▶ _TASK DATA_
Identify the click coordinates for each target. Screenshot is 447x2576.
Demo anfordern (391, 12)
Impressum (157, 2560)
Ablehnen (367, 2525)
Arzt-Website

▶ _WHAT YOU WILL DO_
An exact transcription of all the entries is needed.

▶ _RESPONSE BELOW_
Identify the click coordinates for each target. Screenshot is 447x2576.
Demo anfordern (391, 12)
Impressum (157, 2560)
Ablehnen (367, 2525)
Arzt-Website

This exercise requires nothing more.